Pull out all lines from the listing below in which the word "году" appears.

*** GIVEN RECORDS

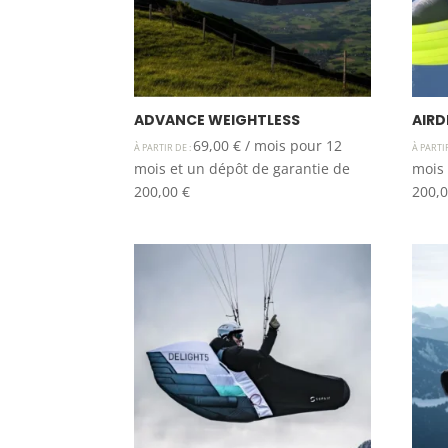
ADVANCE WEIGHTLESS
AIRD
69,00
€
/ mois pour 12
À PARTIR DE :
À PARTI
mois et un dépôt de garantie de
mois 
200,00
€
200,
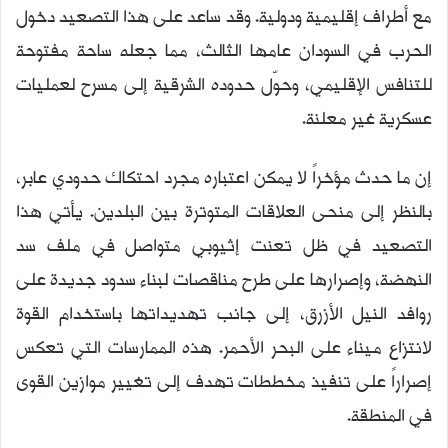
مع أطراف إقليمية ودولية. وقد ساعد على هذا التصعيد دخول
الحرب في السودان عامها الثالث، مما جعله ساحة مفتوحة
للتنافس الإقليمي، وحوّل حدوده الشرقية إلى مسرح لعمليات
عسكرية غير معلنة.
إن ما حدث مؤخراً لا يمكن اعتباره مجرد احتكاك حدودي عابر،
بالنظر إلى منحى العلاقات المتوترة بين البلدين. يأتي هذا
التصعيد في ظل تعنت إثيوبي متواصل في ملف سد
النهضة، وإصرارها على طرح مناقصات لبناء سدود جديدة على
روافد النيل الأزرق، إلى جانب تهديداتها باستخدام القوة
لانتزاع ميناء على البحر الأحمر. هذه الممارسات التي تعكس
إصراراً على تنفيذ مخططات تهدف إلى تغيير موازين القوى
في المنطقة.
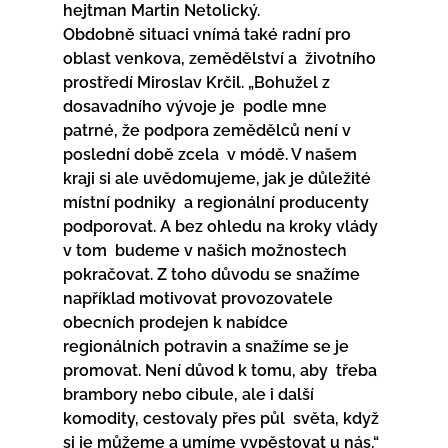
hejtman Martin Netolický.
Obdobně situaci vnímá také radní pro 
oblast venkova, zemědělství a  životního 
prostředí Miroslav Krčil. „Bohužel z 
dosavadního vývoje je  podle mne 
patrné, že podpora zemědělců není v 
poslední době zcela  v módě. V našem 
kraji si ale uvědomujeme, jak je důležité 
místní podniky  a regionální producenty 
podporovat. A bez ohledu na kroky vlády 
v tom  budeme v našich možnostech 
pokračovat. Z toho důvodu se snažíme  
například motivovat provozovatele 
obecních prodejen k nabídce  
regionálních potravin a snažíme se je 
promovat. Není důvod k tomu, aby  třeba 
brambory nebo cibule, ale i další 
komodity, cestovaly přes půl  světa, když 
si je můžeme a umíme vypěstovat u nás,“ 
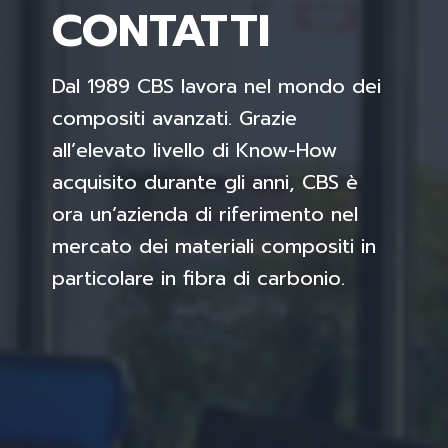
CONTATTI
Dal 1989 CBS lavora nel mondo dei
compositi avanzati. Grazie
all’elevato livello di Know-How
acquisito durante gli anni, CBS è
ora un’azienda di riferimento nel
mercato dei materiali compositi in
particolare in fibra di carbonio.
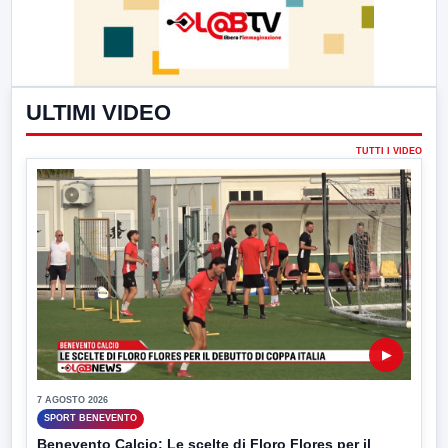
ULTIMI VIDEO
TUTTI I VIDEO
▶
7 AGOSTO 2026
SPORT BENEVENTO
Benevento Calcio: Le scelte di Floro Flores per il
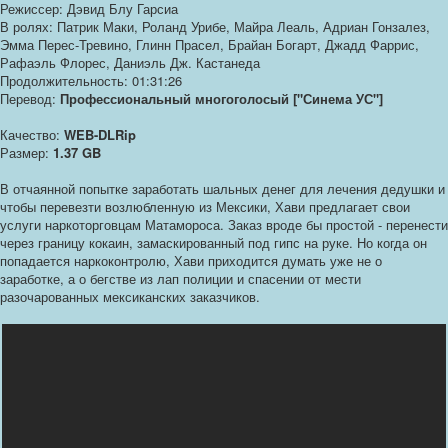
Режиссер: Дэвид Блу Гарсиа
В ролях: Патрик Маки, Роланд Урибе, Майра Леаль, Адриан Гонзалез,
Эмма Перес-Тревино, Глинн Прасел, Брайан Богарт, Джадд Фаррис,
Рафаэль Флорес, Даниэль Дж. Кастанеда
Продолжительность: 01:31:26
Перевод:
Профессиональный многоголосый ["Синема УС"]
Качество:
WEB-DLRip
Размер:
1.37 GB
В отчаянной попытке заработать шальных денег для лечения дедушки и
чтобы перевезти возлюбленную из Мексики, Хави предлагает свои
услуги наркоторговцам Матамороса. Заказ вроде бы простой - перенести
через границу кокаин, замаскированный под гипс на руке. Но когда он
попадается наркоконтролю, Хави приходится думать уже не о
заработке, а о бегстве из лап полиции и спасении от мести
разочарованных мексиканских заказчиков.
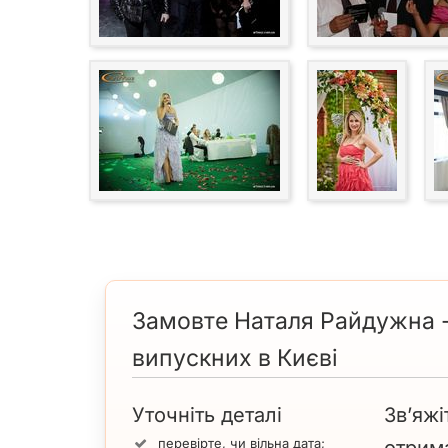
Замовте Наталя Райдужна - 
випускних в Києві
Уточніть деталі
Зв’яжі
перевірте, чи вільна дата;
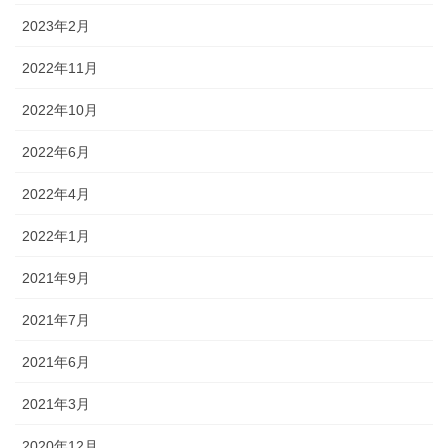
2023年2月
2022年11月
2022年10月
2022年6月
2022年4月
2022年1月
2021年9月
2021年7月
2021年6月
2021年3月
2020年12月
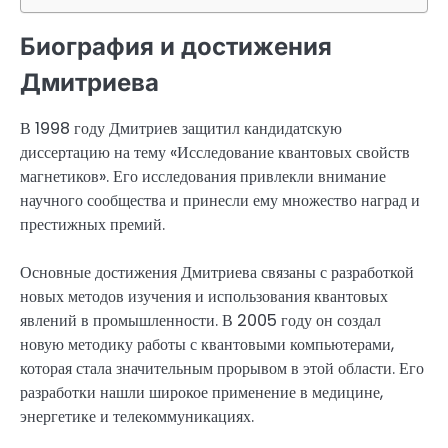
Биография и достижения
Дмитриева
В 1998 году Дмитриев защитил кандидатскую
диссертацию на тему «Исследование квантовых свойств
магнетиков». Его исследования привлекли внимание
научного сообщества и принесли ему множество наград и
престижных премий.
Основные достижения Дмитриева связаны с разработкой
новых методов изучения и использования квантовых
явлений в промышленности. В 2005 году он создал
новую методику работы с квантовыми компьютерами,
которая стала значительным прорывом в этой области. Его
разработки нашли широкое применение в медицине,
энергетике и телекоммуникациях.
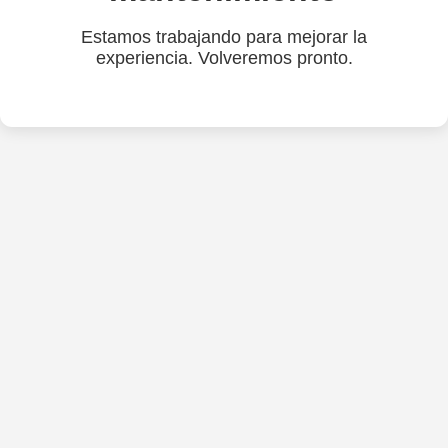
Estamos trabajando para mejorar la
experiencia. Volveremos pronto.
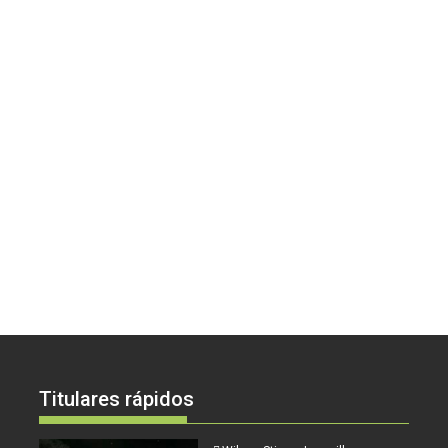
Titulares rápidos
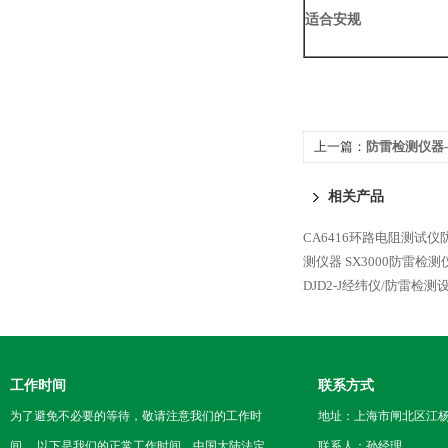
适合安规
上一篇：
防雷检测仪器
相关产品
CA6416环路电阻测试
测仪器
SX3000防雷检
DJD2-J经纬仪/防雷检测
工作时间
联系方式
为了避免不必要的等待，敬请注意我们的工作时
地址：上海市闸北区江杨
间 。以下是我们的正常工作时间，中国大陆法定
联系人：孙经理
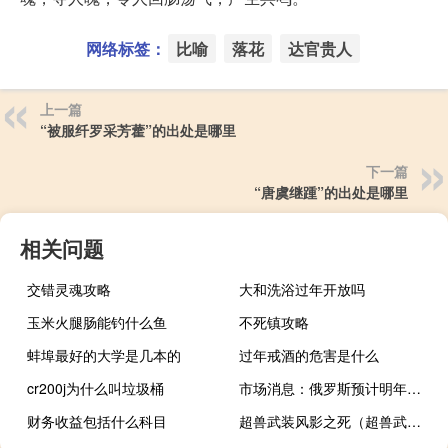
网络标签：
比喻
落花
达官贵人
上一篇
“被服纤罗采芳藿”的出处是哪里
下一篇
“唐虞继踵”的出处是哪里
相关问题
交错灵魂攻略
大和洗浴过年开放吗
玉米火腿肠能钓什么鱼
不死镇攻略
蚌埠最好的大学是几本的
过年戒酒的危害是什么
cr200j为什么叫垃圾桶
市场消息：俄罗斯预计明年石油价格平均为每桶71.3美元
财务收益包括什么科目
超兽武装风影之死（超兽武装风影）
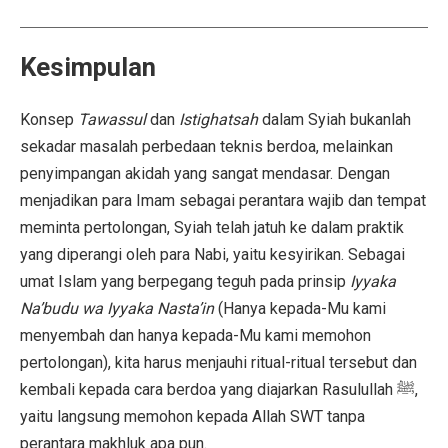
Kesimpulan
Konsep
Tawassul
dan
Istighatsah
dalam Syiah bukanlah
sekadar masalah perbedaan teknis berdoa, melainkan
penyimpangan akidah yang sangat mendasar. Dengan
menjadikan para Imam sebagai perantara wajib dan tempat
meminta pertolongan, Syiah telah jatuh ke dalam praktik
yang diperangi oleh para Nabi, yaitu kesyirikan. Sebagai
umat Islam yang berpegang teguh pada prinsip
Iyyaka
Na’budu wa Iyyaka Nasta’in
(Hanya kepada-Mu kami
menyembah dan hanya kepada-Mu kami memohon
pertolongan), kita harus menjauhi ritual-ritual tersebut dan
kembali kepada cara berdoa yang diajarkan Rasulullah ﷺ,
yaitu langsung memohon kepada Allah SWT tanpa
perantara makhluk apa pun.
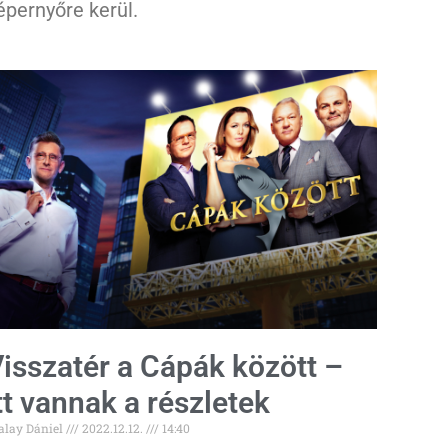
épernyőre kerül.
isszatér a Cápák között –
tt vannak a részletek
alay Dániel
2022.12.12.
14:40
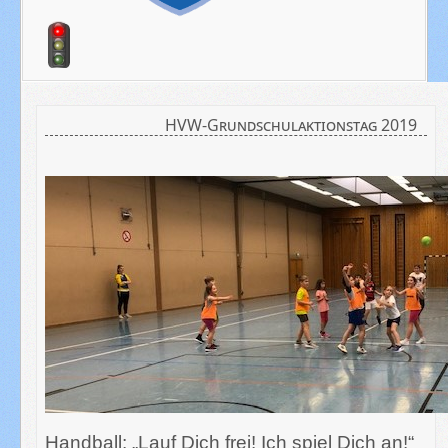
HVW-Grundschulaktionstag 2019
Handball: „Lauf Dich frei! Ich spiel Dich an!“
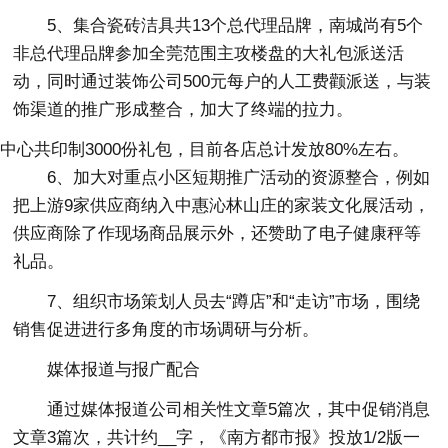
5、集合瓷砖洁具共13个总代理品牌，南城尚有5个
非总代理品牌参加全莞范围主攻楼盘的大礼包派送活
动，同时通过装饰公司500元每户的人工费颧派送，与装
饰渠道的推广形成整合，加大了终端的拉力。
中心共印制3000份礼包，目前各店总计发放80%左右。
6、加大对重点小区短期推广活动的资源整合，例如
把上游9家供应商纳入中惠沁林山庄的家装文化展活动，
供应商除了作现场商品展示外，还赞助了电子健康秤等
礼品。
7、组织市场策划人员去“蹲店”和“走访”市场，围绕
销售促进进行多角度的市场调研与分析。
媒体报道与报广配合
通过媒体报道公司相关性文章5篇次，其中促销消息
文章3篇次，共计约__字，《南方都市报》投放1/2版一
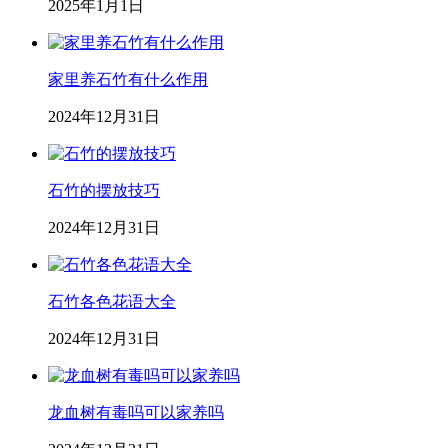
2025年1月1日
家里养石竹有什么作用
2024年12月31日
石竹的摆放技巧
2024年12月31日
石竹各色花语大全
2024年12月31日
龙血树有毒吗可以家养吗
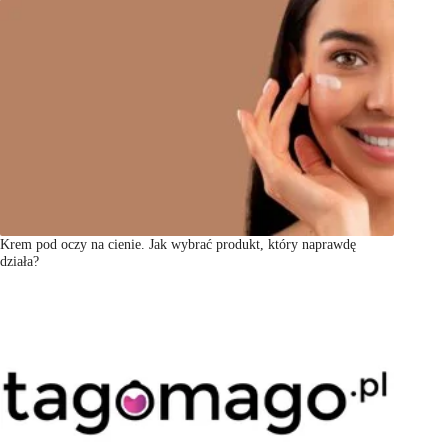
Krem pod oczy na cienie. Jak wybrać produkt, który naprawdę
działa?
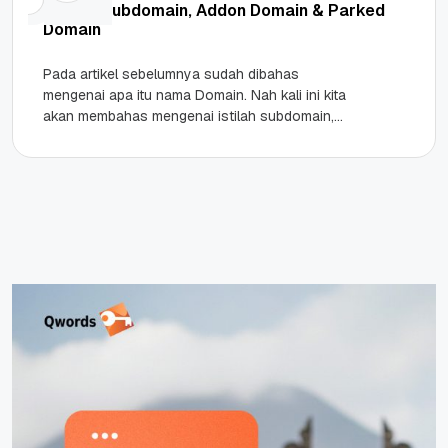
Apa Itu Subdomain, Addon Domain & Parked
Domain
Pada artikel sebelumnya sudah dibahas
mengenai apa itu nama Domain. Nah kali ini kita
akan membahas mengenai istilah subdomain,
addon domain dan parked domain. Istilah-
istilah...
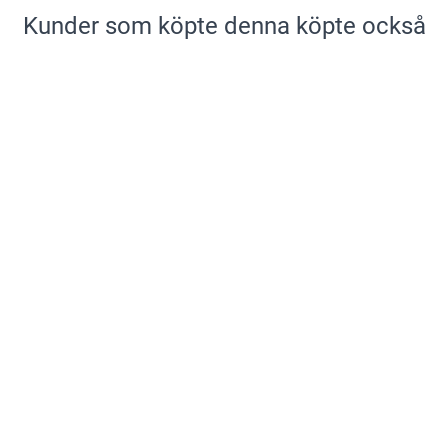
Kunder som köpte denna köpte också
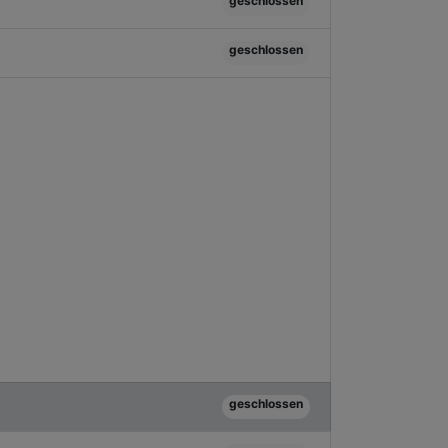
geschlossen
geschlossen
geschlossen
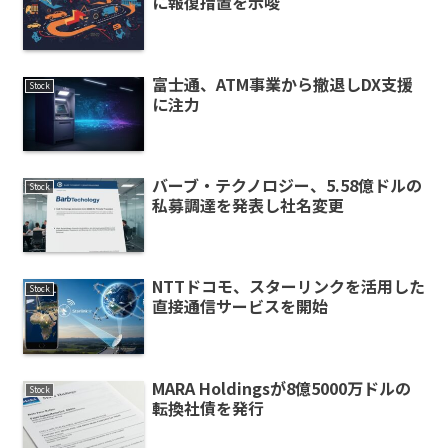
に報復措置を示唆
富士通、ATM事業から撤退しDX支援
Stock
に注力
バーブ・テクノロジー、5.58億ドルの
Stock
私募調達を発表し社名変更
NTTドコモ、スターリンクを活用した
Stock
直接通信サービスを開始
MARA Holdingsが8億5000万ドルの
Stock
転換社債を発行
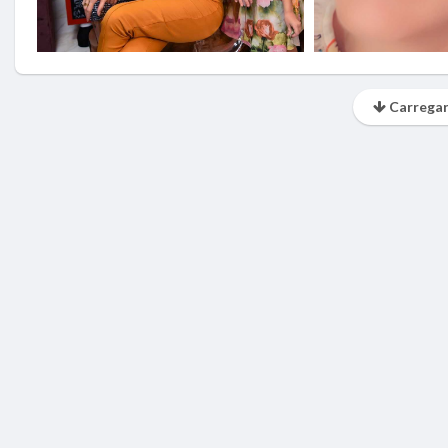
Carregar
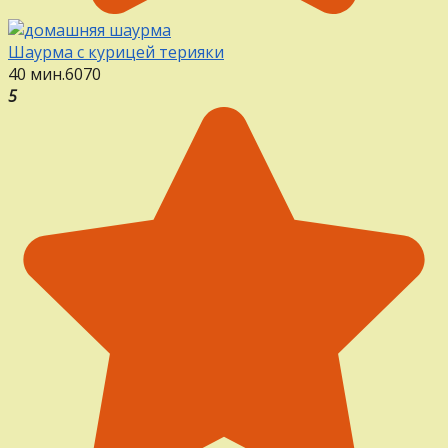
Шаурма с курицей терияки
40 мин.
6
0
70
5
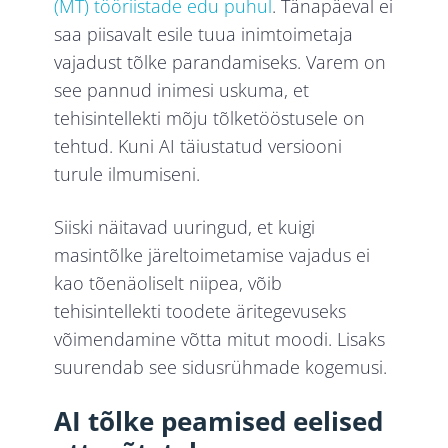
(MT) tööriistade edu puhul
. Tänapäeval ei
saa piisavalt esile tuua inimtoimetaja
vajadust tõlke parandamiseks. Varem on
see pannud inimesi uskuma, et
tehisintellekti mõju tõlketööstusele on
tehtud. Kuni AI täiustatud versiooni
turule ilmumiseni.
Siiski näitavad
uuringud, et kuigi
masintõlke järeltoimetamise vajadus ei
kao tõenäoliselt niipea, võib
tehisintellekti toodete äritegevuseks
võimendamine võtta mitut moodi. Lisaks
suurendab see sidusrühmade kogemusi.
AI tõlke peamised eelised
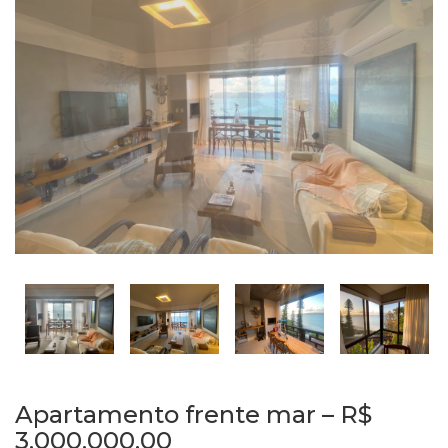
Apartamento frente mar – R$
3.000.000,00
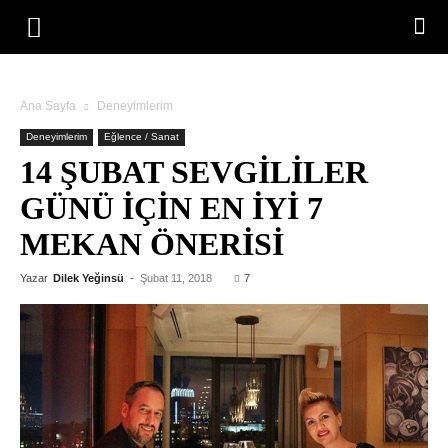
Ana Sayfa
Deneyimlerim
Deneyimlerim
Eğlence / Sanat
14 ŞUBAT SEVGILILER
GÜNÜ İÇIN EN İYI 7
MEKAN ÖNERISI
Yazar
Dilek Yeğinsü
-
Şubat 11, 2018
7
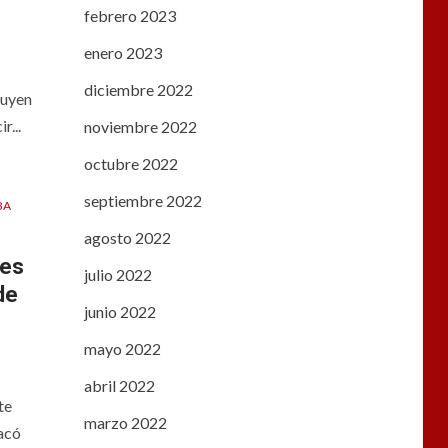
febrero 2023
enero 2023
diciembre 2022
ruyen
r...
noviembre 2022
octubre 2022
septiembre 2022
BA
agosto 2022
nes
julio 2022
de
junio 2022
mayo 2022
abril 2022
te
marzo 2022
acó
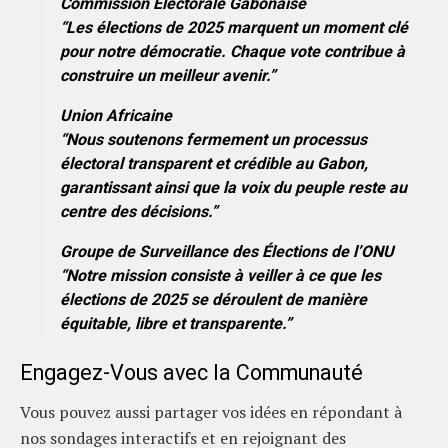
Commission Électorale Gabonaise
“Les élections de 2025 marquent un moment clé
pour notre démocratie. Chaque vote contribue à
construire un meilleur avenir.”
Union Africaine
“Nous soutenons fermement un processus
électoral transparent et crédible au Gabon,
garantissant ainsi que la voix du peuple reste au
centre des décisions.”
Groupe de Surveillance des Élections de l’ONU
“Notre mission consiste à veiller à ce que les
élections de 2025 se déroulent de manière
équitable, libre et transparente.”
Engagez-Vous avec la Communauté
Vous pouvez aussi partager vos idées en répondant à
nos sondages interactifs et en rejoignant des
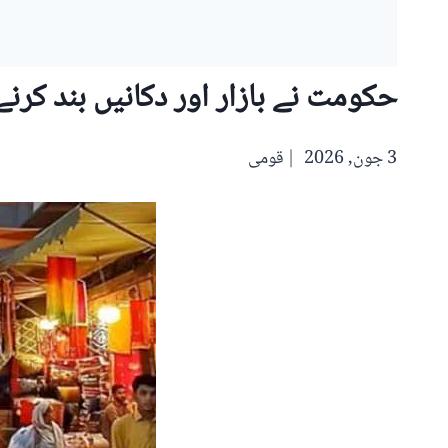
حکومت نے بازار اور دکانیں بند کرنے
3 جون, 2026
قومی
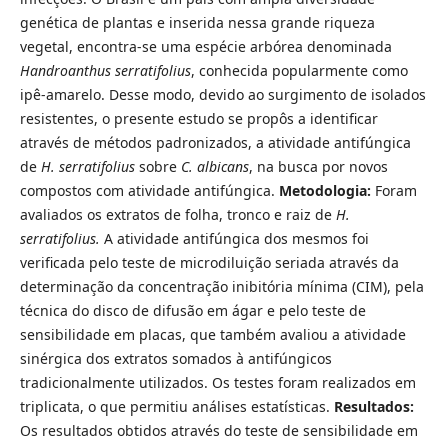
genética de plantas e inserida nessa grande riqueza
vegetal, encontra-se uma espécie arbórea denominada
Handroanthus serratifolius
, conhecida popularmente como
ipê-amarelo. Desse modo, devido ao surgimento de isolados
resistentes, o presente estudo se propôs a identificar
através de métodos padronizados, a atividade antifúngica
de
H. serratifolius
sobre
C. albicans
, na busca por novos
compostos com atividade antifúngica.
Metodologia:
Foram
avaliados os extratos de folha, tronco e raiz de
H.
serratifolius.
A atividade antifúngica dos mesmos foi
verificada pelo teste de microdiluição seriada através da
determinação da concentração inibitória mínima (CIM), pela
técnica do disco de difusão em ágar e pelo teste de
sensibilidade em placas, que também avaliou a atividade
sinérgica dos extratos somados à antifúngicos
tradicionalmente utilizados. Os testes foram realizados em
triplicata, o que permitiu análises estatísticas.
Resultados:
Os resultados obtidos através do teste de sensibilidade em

******

EXERCISE SOLUTION:
В 1998 году Дмитриев защитил кандидатскую
явлений в промышленности. В 2005 году он создал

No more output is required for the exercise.